Andy hit the nail on the head with "as many recipes as Italian cooks"...


----------



## caseydog (Feb 27, 2017)

Andy M. said:


> Hi Rocco.  "The original recipe"????  There isn't just one.
> 
> Biscotti probably has as many recipes as there are cooks in Italy.
> 
> Pick a recipe and make it.  If you like it, you're all set.



Yep, there is no one "true" recipe as far as I have heard. Italian foods are often that way. The "true" recipe depends on where you live, and what your mama was taught as a girl. 

My mother, who is not a good cook, actually makes a few things really well. One of them is biscotti. I will ask her for her recipe, and post it up here. It is one of the best I've had. 

CD


----------



## caseydog (Feb 27, 2017)

Here is my mom's recipe. It really is good.

375 degree oven  greased cookie sheet

1 stick butter

1cup white sugar 

3 1/4 c. all purpose flour

3 eggs

1 tablespoon baking powder

3 tablespoons Amaretto

Half bag mini chocolate chips  (optional)

in a medium bowl beat together butter, eggs sugar and flavoring until well blended. Combine flour and baking powder. Stir into egg mixture to form a heavy dough.  

To make handling easier. Refrigerate dough for one hour. Divide dough into two pieces. Form each piece into a roll as long as your cookie sheet. (Roll in a piece of wax paper to prevent sticking. ) Place dough onto the prepared cookie sheet and press down to  1/2 inch thickness. 

Bake 25-30 minutes in preheated oven until a golden brown.

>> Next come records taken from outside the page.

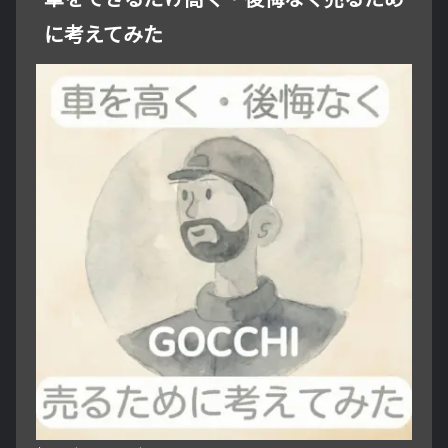
に考えてみた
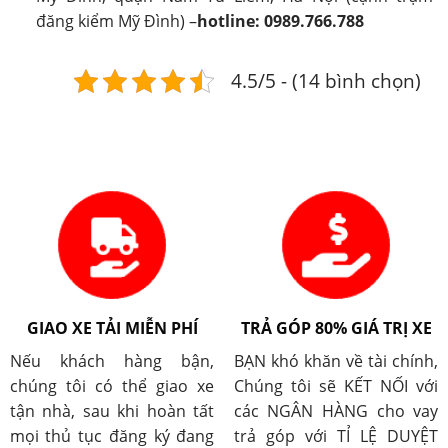
đăng kiểm Mỹ Đình) –
hotline: 0989.766.788
4.5/5 - (14 bình chọn)
GIAO XE TẢI MIỄN PHÍ
TRẢ GÓP 80% GIÁ TRỊ XE
Nếu khách hàng bận,
BẠN khó khăn về tài chính,
chúng tôi có thể giao xe
Chúng tôi sẽ KẾT NỐI với
tận nhà, sau khi hoàn tất
các NGÂN HÀNG cho vay
mọi thủ tục đăng ký đang
trả góp với TỈ LỆ DUYỆT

Remove from the cookie sheet to a wire rack to cool.  When the loaves are cool enough to handle, slice each one crosswise in 1/2 inch slices. Place slices back on cookie sheet cut side up.  Bake for an additional 7-10 minutes on each side. Slices should be lightly toasted (or darker according to your preference).

Makes approx. 4 doz.

CD


----------



## Cooking Goddess (Feb 28, 2017)

*CD*, you probably should post your Mom's recipe in the "*Cookies*" sub-forum, too. That way if any of us go hunting for it, at least we know which door to look behind.


----------



## caseydog (Feb 28, 2017)

Cooking Goddess said:


> *CD*, you probably should post your Mom's recipe in the "*Cookies*" sub-forum, too. That way if any of us go hunting for it, at least we know which door to look behind.



Done. It really is a good recipe. 

CD


----------



## CharlieD (Mar 2, 2017)

To the OP, I've made biscotti without butter and they were very good. Don't have recipe though. Found one in a recipe book, one of many.


----------